Since you knew exactly what sort of instructions BLISS was going to produce, it was easy to mix in assembler. This was pretty neat, giving you access to all the bit and byte twiddling instructions the PDP-10 was famous for, and which most languages completely ignored and isolated you from (although BLISS had ways to do a lot of that sort of thing within the language too).
The BLISS I used (and I think the original) was later called 'BLISS36' or 'BLISS-10', since it ran on the 36-bit word PDP-10 (you had a choice on how many bytes were in that word). There was evidently a 'Common BLISS', but I never had any contact with it. BLISS-10 made no attempt to be machine independent.
I've still got an official decsystem10 BLISS-10 Programmer's Reference Manual for Version 4 published by DEC in 1974, although it doesn't look used, so I must have been working from an earlier edition most of the time. I think page 1-1 is worth reproducing:
CHAPTER 1
LANGUAGE DEFINITION
1.1 AN EXPRESSION LANGUAGE
The programming language BLISS-10 enables programmers (persons who converse in a programming language) to construct text (programs) which evoke computations to transform input into a desired result. Programs written in BLISS-10 consist of declarations, which establish structure, and expressions sequenced to compute results. Expressions in BLISS-10 can assume remarkably complex forms built up from elementary forms; but regardless of their complexity every expression computes a value. This notion, that a BLISS-10 program consists solely of declarations and expressions, and that these expressions can become arbitrarily complex yet compute a single value during the execution of the program, represents a key concept the reader must understand to properly construct programs in BLISS-10 and fully exploit its power. The concept of a statement prevalent in many programming languages has no meaning in BLISS-10. In reading this manual the reader should strive to master the implications and meaning of the following statement:
BLISS-10 is an expression language.
Once in a while I miss that in Python. A consequence of this was no go-to's in BLISS. Instead of 'go-to', the original BLISS had 8 different 'escape' instructions to break different types of control structures, but by the time I used it you could label expressions and use that label to break out of them.

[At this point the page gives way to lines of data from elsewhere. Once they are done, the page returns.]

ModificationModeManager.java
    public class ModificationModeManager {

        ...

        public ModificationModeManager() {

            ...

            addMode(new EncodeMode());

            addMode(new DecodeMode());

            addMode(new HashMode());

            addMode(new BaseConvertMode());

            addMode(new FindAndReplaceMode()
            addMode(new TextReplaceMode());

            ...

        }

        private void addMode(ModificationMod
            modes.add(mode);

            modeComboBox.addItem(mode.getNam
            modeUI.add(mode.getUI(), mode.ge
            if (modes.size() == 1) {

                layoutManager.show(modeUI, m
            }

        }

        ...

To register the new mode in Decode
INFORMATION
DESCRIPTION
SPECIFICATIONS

BLISS also had coroutines, which I tried out and remember thinking were neat. I'm still waiting for just the right application for coroutines.

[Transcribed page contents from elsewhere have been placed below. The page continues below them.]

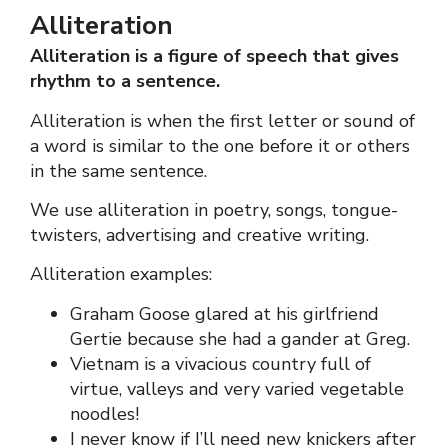
Alliteration
Alliteration is a figure of speech that gives
rhythm to a sentence.
Alliteration is when the first letter or sound of
a word is similar to the one before it or others
in the same sentence.
We use alliteration in poetry, songs, tongue-
twisters, advertising and creative writing.
Alliteration examples:
Graham Goose glared at his girlfriend
Gertie because she had a gander at Greg.
Vietnam is a vivacious country full of
virtue, valleys and very varied vegetable
noodles!
I never know if I’ll need new knickers after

BLISS was developed by W. A. Wulf at CMU who was involved in a number of programming language activities there. You may have heard of HYDRA and Tartan Laboratories which he led. I still fondly recall Harbison & Steele's C, a reference Manual that came out of that work. Work on BLISS started in 1969 or 1970, possibly slightly before C began at Bell Labs, so the idea of a language suitable for writing systems software was being discussed, but was far from an accepted idea at the time.
References:
W.A. Wulf, BLISS reference manual :
a basic language for implementation of system software for the PDP-10 /, 1971.
"BLISS: A Language for Systems Programming", W. A. Wulf et al, CACM 14(12):780-790 (Dec 1971).
BLISS-10 Programmer's Reference Manual DEC-10-LBRMA-A-D, Digital Equipment Corporation, Maynard, MA. 1974.